Overblog
Editer l'article Suivre ce blog Administration + Créer mon blog

Textes de l'atelier d'écriture de Marine V.

 

MA BULLE

 

Pendant longtemps j'ai écrit au café échappant à l'ambiance familiale, la chambre partagée avec un ou deux petit frère ou sœur. En fait le seul endroit qui m'inspirait : le café, là au milieu des bruits étrangers inconnus. Enfin je pouvais penser, sentir, écrire, isolée dans la foule, protégée de moi-même aussi tout-à-coup. Un dialogue intérieur survenait, unique entre mon carnet et moi. Le bruit des conversations, les cliquetis habituels m'enveloppent, me bercent, me protègent : là je ne suis personne et j'entends enfin ma voix intérieure. Sans doute, outre les cafés, ce qui m'inspira à Rome fut différent. Pas la piazza dei Monte, pas le Vatican ni la via Appia Antica, ni les multiples San Sebastian presque nu et sanguinolent, bardé de flèches à vomir dans les musées ou les églises ni les fresques de Saint Zenon, non : au Coliseum, pas les colonnes brisées, mais les coquelicots au milieu des pierres, l'odeur de l'herbe et le ronron ambiant lointain, rassurant des touristes ? Non des passants indifférents que j'ignore pour me rassembler assise sur le rebord d'une tombe. Je dois me défaire d'une peau, retrouver une chaleur, des odeurs, des couleurs et des chats dormant librement à l'ombre des herbes sauvages et m'envoler sereine pour me rejoindre.

 

Voilà mes lieux privilégiés. Je commence souvent en regardant un voisin, un son original et peu à peu associant à mes souvenirs je démarre. Mais tous les cafés ne sont pas valables : je dois n'y rencontrer personne de connaissance et m'y oublier moi-même. Il fut même un temps, quand, écrivant mon journal en pension, la veille de mes quinze ans, je dus me réfugier de nuit à la lueur du clair de lune, à l'insu de la bonne sœur qui ronflait dans sa cage de voiles blancs, sous la lucarne des toilettes ! Quel romantisme !

 

        

COMME LA FOUDRE

 

Il y avait déjà une bonne ambiance quand nous sommes arrivés, ma sœur, son fiancé et moi. Françoise, l'hôte des lieux, récitait un poème de Prévert : "Dans ma maison qui n'est pas la mienne" ou "Les enfants qui s'aiment" ! Puis les blues et les boogies woogies refleurirent et tout le monde dansa. Depuis la mort brutale de son père, sa famille avait dû emménager dans ce quartier, si excentrique pour nous : vers la zone, le vingtième arrondissement je crois, enfin treize ou quatorze stations de métro tout de même de chez nous. C'était déjà une expédition. Tout de suite son jeune frère m'accapara, c'était charmant, bon enfant. Il s'agissait de sa bande de copains de toujours et de bateau, mais moi j'étais la petite sœur de son amie. Que ma sœur me traîne là-bas, c'était déjà une prouesse. La fête battait son plein, quand soudain, au détour d'une danse, je sentis qu'un regard ne me lâchait pas:  un homme qui venait d'arriver, assis sur le rebord de la fenêtre ouverte sur la nuit, sans cravate et en vieux pantalon de velours côtelé entre bronze et vert de gris, coiffé comme on disait alors "à la saint Germain - des - Prés"(frange courte sur le front) me regardait. Quand la danse s'arrêta, il vint m'inviter m'arrachant presque au petit frère qui ne m'avait pas décollée depuis mon arrivée.

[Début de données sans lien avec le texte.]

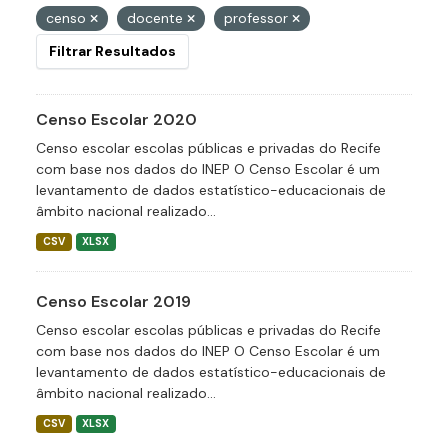
censo
docente
professor
Filtrar Resultados
Censo Escolar 2020
Censo escolar escolas públicas e privadas do Recife
com base nos dados do INEP O Censo Escolar é um
levantamento de dados estatístico-educacionais de
âmbito nacional realizado...
CSV
XLSX
Censo Escolar 2019
Censo escolar escolas públicas e privadas do Recife
com base nos dados do INEP O Censo Escolar é um
levantamento de dados estatístico-educacionais de
âmbito nacional realizado...
CSV
XLSX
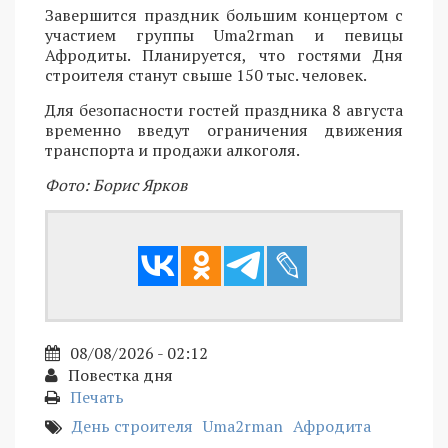
Завершится праздник большим концертом с
участием группы Uma2rman и певицы
Афродиты. Планируется, что гостями Дня
строителя станут свыше 150 тыс. человек.
Для безопасности гостей праздника 8 августа
временно введут ограничения движения
транспорта и продажи алкоголя.
Фото: Борис Ярков
08/08/2026 - 02:12
Повестка дня
Печать
День строителя
Uma2rman
Афродита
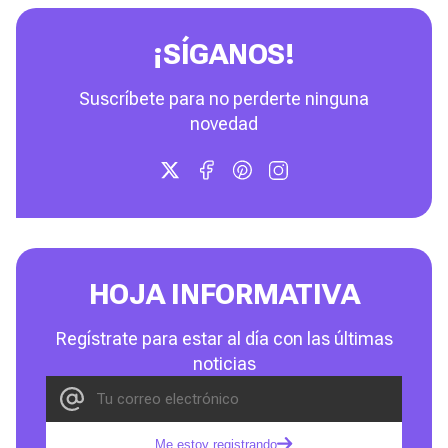
¡SÍGANOS!
Suscríbete para no perderte ninguna
novedad
HOJA INFORMATIVA
Regístrate para estar al día con las últimas
noticias
Me estoy registrando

         En fait je l'avais déjà rencontré un an, non plutôt deux avant, sur les bords de la Marne, dans une guinguette. Deux bandes de bateau s'étaient trouvées là sans se connaître et à ma grande surprise, ce même garçon, au style qui alors me surprenait et déplaisait autour de moi, lâcha son groupe pour me chercher, moi, pour danser, la seule de ma bande, le seul de la sienne. Pendant quelques minutes nous dansâmes, très serrés l'un contre l'autre presque joue contre joue, sans un mot, à ma grande confusion. J'avais dix sept ans. Imaginez ma timidité, ma gêne. Je n'en sus pas plus alors. Mais depuis, j'appris que les deux bandes avaient pactisé et même que Françoise était amoureuse de lui. C'était d'ailleurs pour l'appâter qu'elle donnait cette soirée.

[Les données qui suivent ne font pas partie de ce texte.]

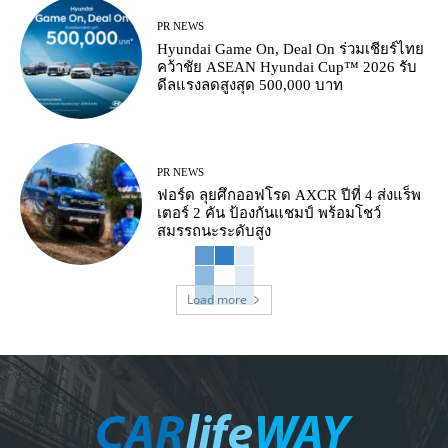
PR NEWS
Hyundai Game On, Deal On ร่วมเชียร์ไทย
คว้าชัย ASEAN Hyundai Cup™ 2026 รับ
ดีลแรงลดสูงสุด 500,000 บาท
PR NEWS
ฟอร์ด ลุยศึกออฟโรด AXCR ปีที่ 4 ส่งแร็พ
เตอร์ 2 คัน ป้องกันแชมป์ พร้อมโชว์
สมรรถนะระดับสูง
Load more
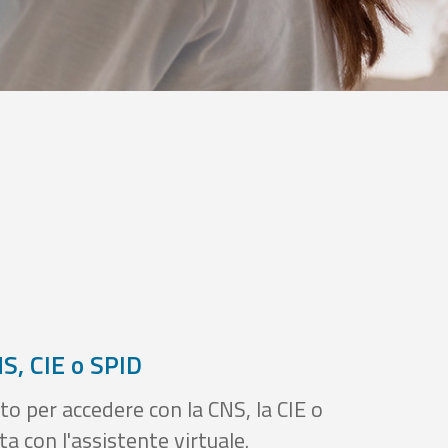
S, CIE o SPID
to per accedere con la CNS, la CIE o
a con l'assistente virtuale.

Après quelques danses, nous allâmes, isolés, vers la fenêtre. C'était un décor fantastique, digne des films en noir et blanc de l'époque de Carné, Prévert et Kosma comme "Les portes de la nuit". Enfin il parla :"Comment t'appelles-tu ?" mais vite il ajouta " Je dis tu à tous ceux que j'aime." C'était gagné. Nous ne nous quittâmes plus de la soirée, mais quel scandale ! Le petit frère, le fiancé de ma sœur, tous les intimes de Françoise cherchèrent à m'inviter, à m'écarter et me faire disparaître. Seulement voilà : nous étions sur notre petit nuage. Je ne vis rien et lui non plus. Je ne compris rien, fascinée par ce regard d'homme sur moi (même s'il n'avait que vingt deux ans). Il m'expliqua qu'il avait hésité à venir, n'aimant pas ce genre de soirée. Mais lui, travaillant toute la semaine, il passait le week-end à sculpter dans un atelier prêté. Il me fit même remarquer la poudre blanche de la pierre dans ses cheveux et n'était évidemment pas amoureux de Françoise, ne se doutant de rien. La soirée tournait au vinaigre : ma sœur me faisait les gros yeux, décidemment je ne savais pas me tenir, Françoise carrément la gueule et son frère râlait dans son coin.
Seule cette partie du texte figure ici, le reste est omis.